Start of Excerpted records

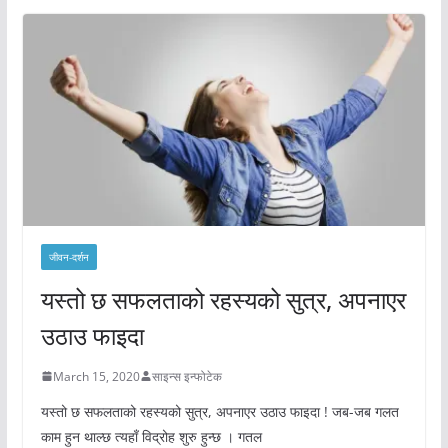
जीवन-दर्शन
यस्तो छ सफलताको रहस्यको सुत्र, अपनाएर
उठाउ फाइदा
March 15, 2020
साइन्स इन्फोटेक
यस्तो छ सफलताको रहस्यको सुत्र, अपनाएर उठाउ फाइदा ! जब-जब गलत
काम हुन थाल्छ त्यहाँ विद्रोह शुरु हुन्छ । गतल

End of Excerpted records

◆ Exercise
Once you have counted the lines above that contain "सफलत", give that number alone.

◆ Written response
2